This unique Scottish off-road challenge was as tough as it sounds and showed that our off-road vehicles might be capable of more than we think. Ben Samuelson reports.
The aim was to drive the latest range of Mercedes-Benz 4x4s from coast to coast without using public roads. How difficult could it be? It turned out that the answer was very difficult indeed. Who knew that when people walk across our island, as they often do, there isn’t just a nice track you can follow with a little convoy of G-Classes? Not only had nobody ever done it before, the leading expert on green laning in the country said that only 25 per cent or so would be possible anywhere in the UK, without long sections of road joining up scattered sections of track. But they had not counted on the brother (and sister)hood of the field sports community coming to the rescue.
The first link in the chain was Sam Thompson: a Hagrid-sized young stalker who used to come to our clay shoot at Abbey stead, but has now moved north – a long way north into the Scottish Highlands, the only UK landscape in which he fits to scale.
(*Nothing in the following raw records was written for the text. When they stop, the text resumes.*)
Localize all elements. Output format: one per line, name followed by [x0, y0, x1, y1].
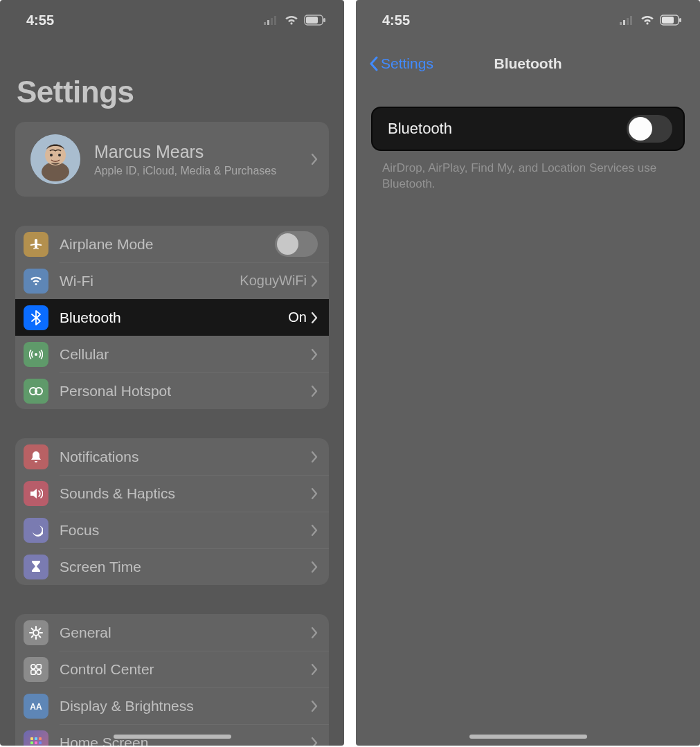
chevron-right-icon [311, 153, 318, 165]
chevron-right-icon [311, 487, 318, 500]
cellular-row[interactable]: Cellular [15, 336, 329, 372]
bluetooth-screen: 4:55 Settings Bluetooth Bluetooth Ai [356, 0, 700, 746]
chevron-right-icon [311, 561, 318, 573]
chevron-right-icon [311, 737, 318, 746]
svg-point-12 [35, 353, 37, 356]
bluetooth-toggle[interactable] [627, 115, 672, 143]
chevron-right-icon [311, 700, 318, 712]
control-center-icon [24, 657, 48, 682]
cellular-signal-icon [620, 15, 635, 25]
chevron-right-icon [311, 275, 318, 287]
svg-rect-31 [623, 20, 625, 25]
airplane-mode-toggle[interactable] [275, 231, 318, 257]
svg-rect-35 [662, 17, 674, 24]
svg-rect-21 [30, 737, 33, 740]
svg-rect-32 [627, 18, 629, 25]
screentime-row[interactable]: Screen Time [15, 548, 329, 585]
svg-rect-2 [271, 18, 273, 25]
nav-title: Bluetooth [494, 55, 562, 72]
svg-rect-5 [306, 17, 318, 24]
screentime-icon [24, 555, 48, 579]
display-icon: AA [24, 694, 48, 719]
svg-rect-17 [37, 664, 41, 668]
status-bar: 4:55 [0, 0, 344, 36]
svg-rect-36 [679, 18, 681, 22]
svg-point-10 [50, 154, 53, 156]
svg-point-11 [58, 154, 61, 156]
general-row[interactable]: General [15, 614, 329, 651]
profile-group: Marcus Mears Apple ID, iCloud, Media & P… [15, 122, 329, 197]
sounds-label: Sounds & Haptics [60, 485, 311, 502]
notifications-row[interactable]: Notifications [15, 438, 329, 475]
svg-rect-27 [30, 746, 33, 746]
svg-point-16 [31, 664, 35, 668]
airplane-mode-label: Airplane Mode [60, 236, 275, 253]
display-row[interactable]: AA Display & Brightness [15, 687, 329, 724]
bluetooth-toggle-label: Bluetooth [388, 120, 452, 138]
airplane-mode-row[interactable]: Airplane Mode [15, 226, 329, 262]
airplane-icon [24, 232, 48, 257]
notifications-label: Notifications [60, 449, 311, 465]
general-group: General Control Center AA Display & Brig… [15, 614, 329, 746]
wifi-row[interactable]: Wi-Fi KoguyWiFi [15, 262, 329, 299]
apple-id-row[interactable]: Marcus Mears Apple ID, iCloud, Media & P… [15, 122, 329, 197]
focus-icon [24, 518, 48, 543]
status-icons [620, 15, 682, 26]
bluetooth-footer-text: AirDrop, AirPlay, Find My, and Location … [356, 161, 700, 192]
homescreen-icon [24, 730, 48, 746]
status-bar: 4:55 [356, 0, 700, 36]
chevron-left-icon [368, 55, 378, 72]
profile-subtitle: Apple ID, iCloud, Media & Purchases [94, 165, 311, 177]
focus-row[interactable]: Focus [15, 512, 329, 548]
svg-point-15 [33, 630, 39, 636]
battery-icon [660, 15, 682, 26]
svg-rect-33 [630, 16, 632, 25]
cellular-label: Cellular [60, 346, 311, 363]
nav-bar: Settings Bluetooth [356, 46, 700, 82]
svg-rect-24 [30, 741, 33, 744]
notifications-icon [24, 444, 48, 469]
bluetooth-row[interactable]: Bluetooth On [15, 299, 329, 336]
svg-text:AA: AA [30, 702, 42, 712]
home-indicator[interactable] [469, 735, 587, 739]
hotspot-row[interactable]: Personal Hotspot [15, 372, 329, 409]
control-center-label: Control Center [60, 661, 311, 678]
attention-group: Notifications Sounds & Haptics Focus Scr… [15, 438, 329, 585]
hotspot-icon [24, 379, 48, 404]
display-label: Display & Brightness [60, 698, 311, 714]
back-button[interactable]: Settings [368, 55, 433, 72]
wifi-value: KoguyWiFi [240, 273, 307, 289]
profile-text: Marcus Mears Apple ID, iCloud, Media & P… [94, 142, 311, 177]
chevron-right-icon [311, 627, 318, 639]
chevron-right-icon [311, 451, 318, 463]
focus-label: Focus [60, 522, 311, 539]
chevron-right-icon [311, 385, 318, 397]
status-time: 4:55 [26, 12, 54, 28]
svg-point-18 [37, 669, 41, 674]
wifi-icon [24, 269, 48, 294]
svg-rect-0 [264, 22, 266, 25]
svg-rect-23 [39, 737, 42, 740]
status-time: 4:55 [382, 12, 410, 28]
bluetooth-toggle-group: Bluetooth [371, 107, 685, 151]
wifi-icon [284, 15, 299, 26]
bluetooth-label: Bluetooth [60, 309, 288, 326]
cellular-signal-icon [264, 15, 279, 25]
svg-rect-3 [274, 16, 276, 25]
status-icons [264, 15, 326, 26]
chevron-right-icon [311, 663, 318, 676]
svg-rect-25 [35, 741, 37, 744]
sounds-row[interactable]: Sounds & Haptics [15, 475, 329, 512]
svg-rect-1 [267, 20, 269, 25]
general-icon [24, 620, 48, 645]
battery-icon [304, 15, 326, 26]
profile-name: Marcus Mears [94, 142, 311, 162]
bluetooth-toggle-row[interactable]: Bluetooth [373, 108, 683, 150]
wifi-icon [640, 15, 655, 26]
control-center-row[interactable]: Control Center [15, 651, 329, 687]
general-label: General [60, 624, 311, 641]
page-title: Settings [0, 36, 344, 122]
home-indicator[interactable] [114, 735, 231, 739]
chevron-right-icon [311, 312, 318, 324]
svg-rect-28 [35, 746, 37, 746]
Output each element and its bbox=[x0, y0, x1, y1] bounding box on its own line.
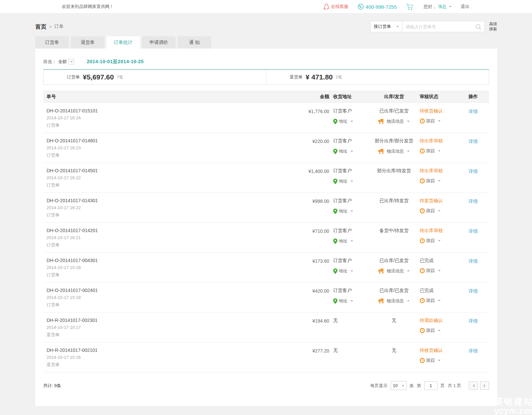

Sam introduced us to Doug McAdam, boss of Scottish Land and Estates, the utterly splendid organisation that provides a much-needed voice for rural businesses in Scotland. Which, in turn was how we found ourselves sitting around Doug’s dining table a few weeks later, unfolding and refolding dozens of OS maps as we looked for a way through. Route after route was traced, and then discarded as the twin dotted lines of a track petered out half way up a glen, or came to a grinding halt at a road junction. But, miraculously, as it grew dark outside, a route that might just work started to take shape. In the very middle of it was Alladale, home of Paul Lister, who has made something of a name for himself not only for planting nearly a million native Caledonian trees but also for planning to re-introduce wolves, bears and lynx to the wild up there. Innes MacNeill, the force of nature who runs the reserve, became a lynchpin in the whole project.